What, on the toilet. I’m here for the gas not the water love.

MRS RICHMOND

(Looking at Leo scornfully)

No my niece, when she had her stroke. Sat there for seven hours, poor thing.

LEO

(Quietly)

Jesus, you can say that again. Must not have been a pretty sight, poor old ambulanceman.

MRS RICHMOND

So I was wondering if you could do me a little help, I put my washing out last night but forgot to bring it in. It’s ever so icy out there and I’d be afraid I’d fall.

LEO

(Smiles and puts his arm around her)

No problem love, point me the way.

9.EXT.GARDEN.DAY

Leo is taking the washing down from the line; most of the washing is still frosted and stiff.
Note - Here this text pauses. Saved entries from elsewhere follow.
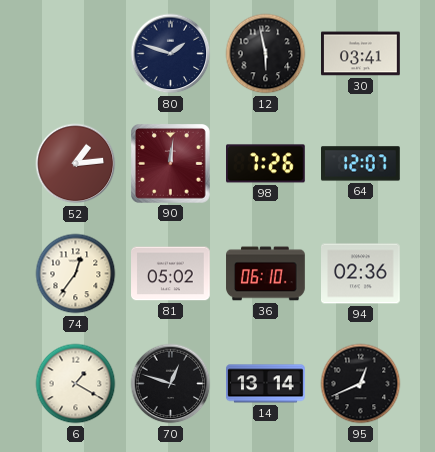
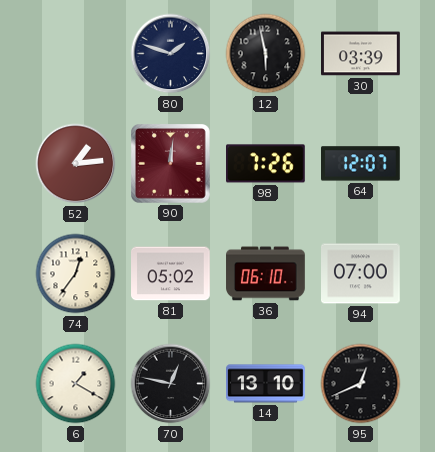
30: 03:41 -> 03:39
94: 02:36 -> 07:00
70: 12:48 -> 12:47
14: 13:14 -> 13:10
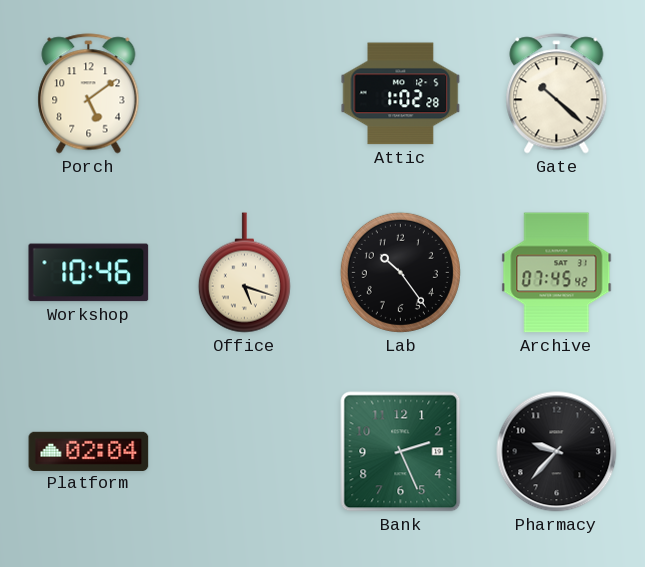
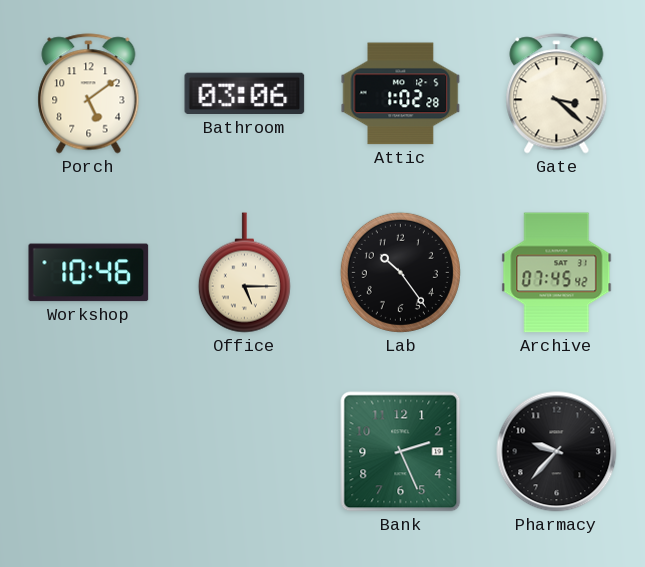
Bathroom: none -> 03:06
Gate: 10:22 -> 3:22
Office: 5:18 -> 5:15
Platform: 02:04 -> none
As Leo continues taking it down he sees Mrs Richmond appear at the kitchen window, she reaches into a Silver Jubilee mug on the windowsill and takes a set of false teeth from it, she slowly puts them in her mouth.

LEO

(Laughing)

Jesus wept, I bet Mr Richmond had some fun with her in his day.

10.INT.HOUSE.DAY.

Leo comes back into the house carrying the basket of clothes. He sets them down on the kitchen table and then proceeds to hold up a pair of Mrs Richmond’s knickers. The knickers are large and woolly. He turns them side ways and we see that they are frozen solid.

LEO

You best defrost these before you put them on, you’ll catch your death.

MRS RICHMOND

Saucy devil, the meters under the stairs. I’ll get you a quick cuppa before you go.

LEO

Good on yer love.

Leo goes into the hallway and opens the cupboard under the stairs; he pulls out his torch, takes the reading and goes back to the kitchen.

LEO

Right that’s me all done, now where’s this…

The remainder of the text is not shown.